Shot this over a month ago, but fall had been very busy and was only able to edit and upload it now. Was walking by our hives here in our yard before I left to go to one of our other beeyards and noticed something hanging from the front of the landing board on one of our hives. A praying mantis had caught a bee.

It's not exactly a video you can "enjoy" as a beekeeper. Maybe I should rate it PG-13 for scenes of graphic insect violence, but to me it sure is fascinating to see. (Obviously, or I wouldn't have filmed 8 minutes of it to edit down. Not sure what that says about me?)

If you look closely in the first several seconds the mantis can be seen chewing on an antenna and you can see the stinger moving. I hate having to format these videos to upload because they lose so much of the original avi. quality. If there's anyone out there more experienced that has any suggestions to help me with this it would be greatly appreciated.

Two links, one to Zunibee and the other to YouTube.

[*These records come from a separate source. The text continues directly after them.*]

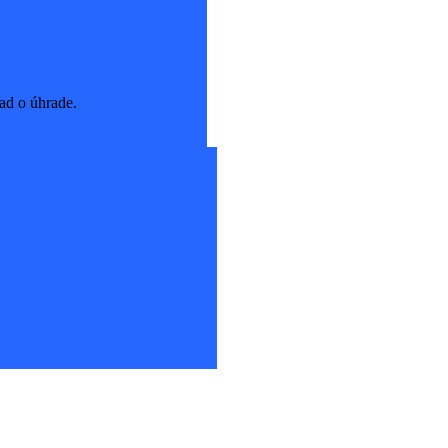
ad o úhrade.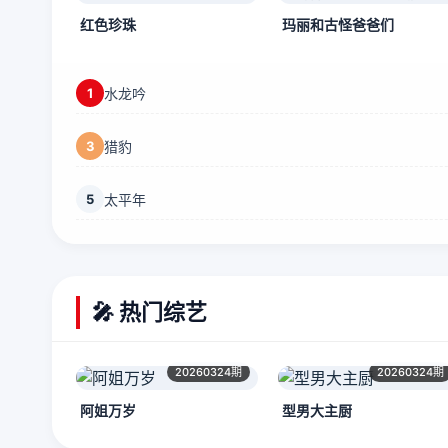
红色珍珠
玛丽和古怪爸爸们
1
水龙吟
3
猎豹
5
太平年
🎤 热门综艺
20260324期
20260324期
阿姐万岁
型男大主厨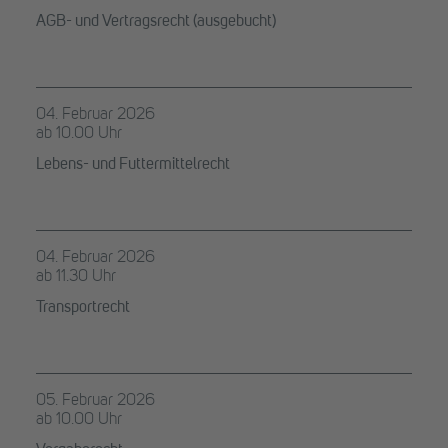
AGB- und Vertragsrecht (ausgebucht)
04. Februar 2026
ab 10.00 Uhr
Lebens- und Futtermittelrecht
04. Februar 2026
ab 11.30 Uhr
Transportrecht
05. Februar 2026
ab 10.00 Uhr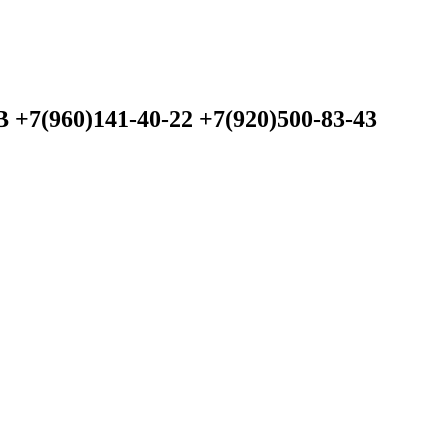
60)141-40-22 +7(920)500-83-43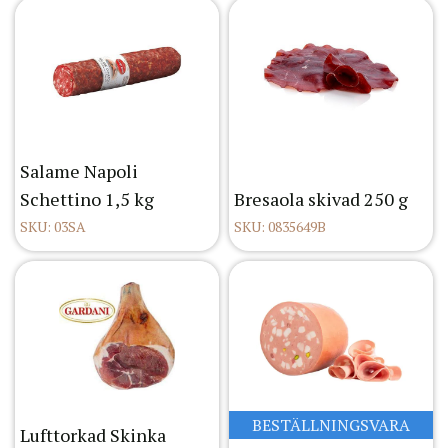
Salame Napoli
Schettino 1,5 kg
Bresaola skivad 250 g
SKU: 03SA
SKU: 0835649B
BESTÄLLNINGSVARA
Lufttorkad Skinka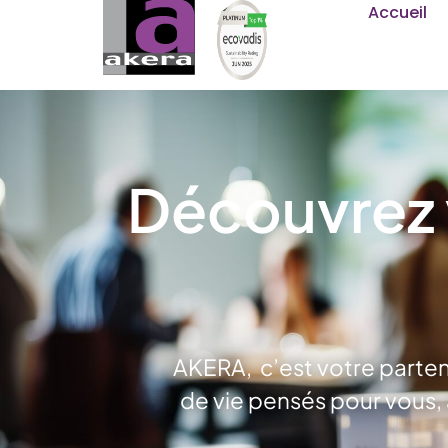
Accueil
Découvrez v
AKERA, c’est votre parten
de vie pensés pour vous, 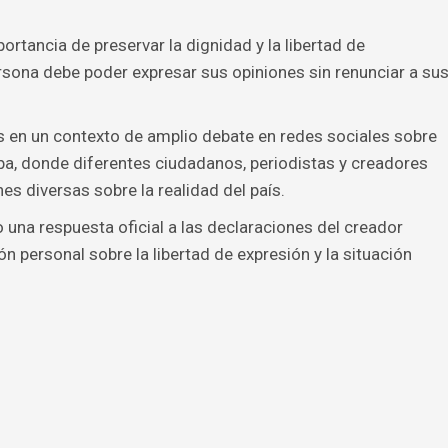
rtancia de preservar la dignidad y la libertad de
sona debe poder expresar sus opiniones sin renunciar a su
 en un contexto de amplio debate en redes sociales sobre
ba, donde diferentes ciudadanos, periodistas y creadores
s diversas sobre la realidad del país.
una respuesta oficial a las declaraciones del creador
ión personal sobre la libertad de expresión y la situación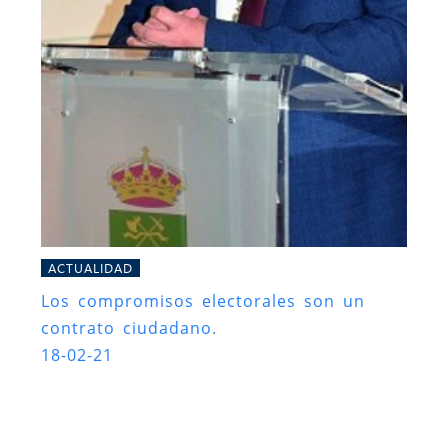
ACTUALIDAD
Los compromisos electorales son un
contrato ciudadano.
18-02-21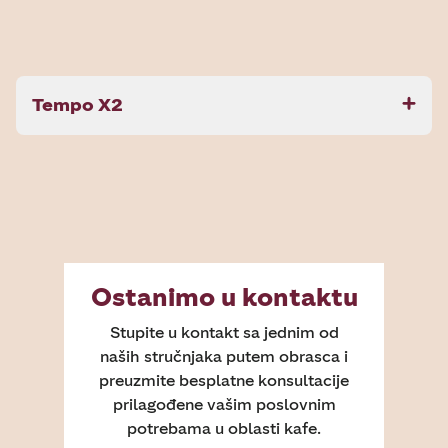
Tempo X2
Ostanimo u kontaktu
Stupite u kontakt sa jednim od
naših stručnjaka putem obrasca i
preuzmite besplatne konsultacije
prilagođene vašim poslovnim
potrebama u oblasti kafe.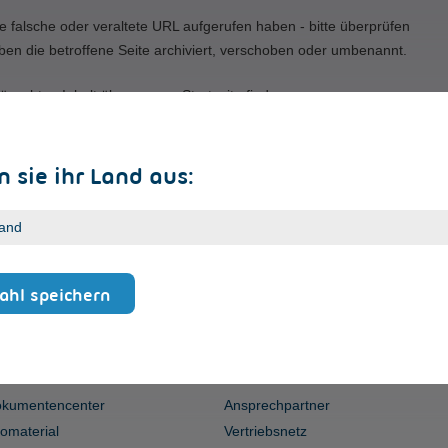
e falsche oder veraltete URL aufgerufen haben - bitte überprüfen
ben die betroffene Seite archiviert, verschoben oder umbenannt.
ünschten Inhalt über unsere Startseite finden.
 sie ihr Land aus:
hl speichern
ERVICE
KONTAKT
kumentencenter
Ansprechpartner
fomaterial
Vertriebsnetz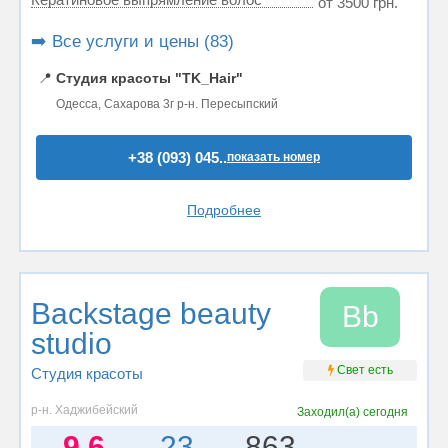
от 3500 грн.
➡️ Все услуги и цены (83)
📍
Студия красоты "TK_Hair"
Одесса, Сахарова 3г р-н. Пересыпский
+38 (093) 045..
показать номер
Подробнее
Backstage beauty
Bb
studio
Свет есть
Студия красоты
р-н. Хаджибейский
Заходил(а)
сегодня
9.6
23
863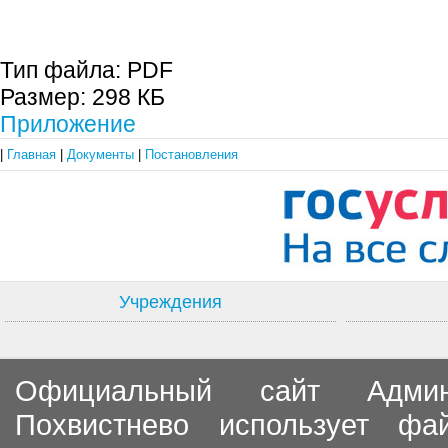
Тип файла:
PDF
Размер:
298 КБ
Приложение
|
Главная
|
Документы
|
Постановления
Учреждения
Официальный сайт Админи
Похвистнево использует ф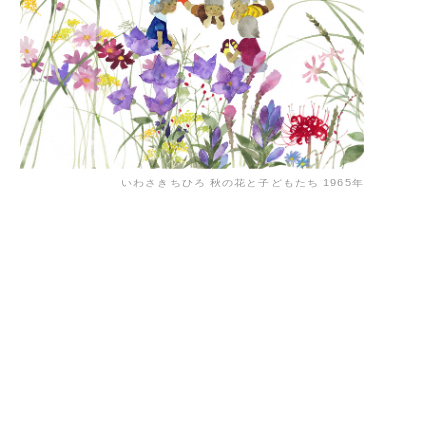
いわさきちひろ 秋の花と子どもたち 1965年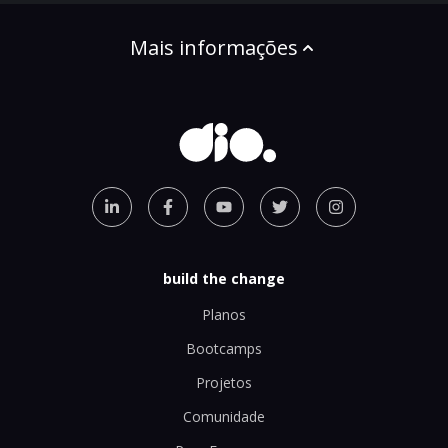
Mais informações
build the change
Planos
Bootcamps
Projetos
Comunidade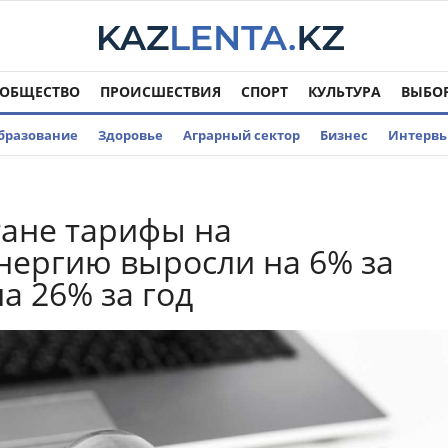
ОБЩЕСТВО
ПРОИСШЕСТВИЯ
СПОРТ
КУЛЬТУРА
ВЫБО
бразование
Здоровье
Аграрный сектор
Бизнес
Интерв
тане тарифы на
нергию выросли на 6% за
а 26% за год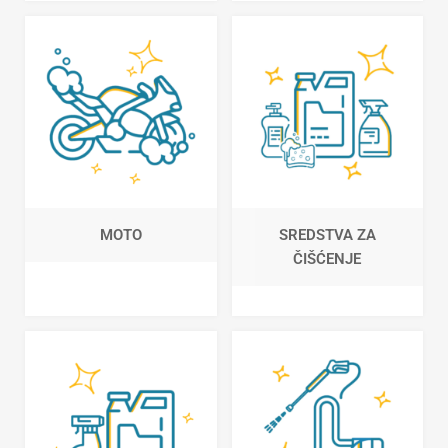
MOTO
SREDSTVA ZA
ČIŠĆENJE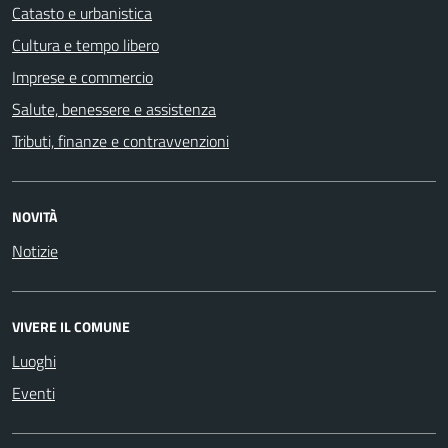
Catasto e urbanistica
Cultura e tempo libero
Imprese e commercio
Salute, benessere e assistenza
Tributi, finanze e contravvenzioni
NOVITÀ
Notizie
VIVERE IL COMUNE
Luoghi
Eventi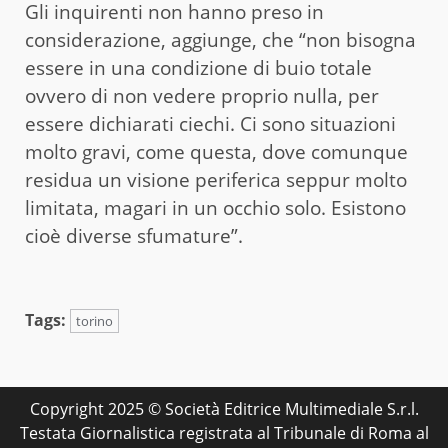
Gli inquirenti non hanno preso in
considerazione, aggiunge, che “non bisogna
essere in una condizione di buio totale
ovvero di non vedere proprio nulla, per
essere dichiarati ciechi. Ci sono situazioni
molto gravi, come questa, dove comunque
residua un visione periferica seppur molto
limitata, magari in un occhio solo. Esistono
cioè diverse sfumature”.
Tags:
torino
Copyright 2025 © Società Editrice Multimediale S.r.l.
Testata Giornalistica registrata al Tribunale di Roma al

http://www.zunibee.com/community/viewVideo.php?fileID=61

http://www.youtube.com/user/acbees

Arvin


----------



## Jeffzhear (Dec 2, 2006)

Arvin, thanks for sharing. I hadn't ever thought about a praying mantis as a foe to honeybees, but it makes sense. You did a nice job editing and I enjoyed the when you scanned the front entrance to put the upside down praying mantis into perspective. Nice job.


----------



## pcelar (Oct 5, 2007)

Ditto.


----------



## Laurence Hope (Aug 24, 2005)

Thanks for the video. I have never noticed a praying mantis eating a bee, but we have a never ending supply of black widow spiders that eat them. I combined one hive to another a couple weeks ago, and under the SBB were 5 black widows, along with several bee skeletons.


----------



## BjornBee (Feb 7, 2003)

I posted this last year. This was shot on my back porch. Those praying mantis eat alot more than bees.....


----------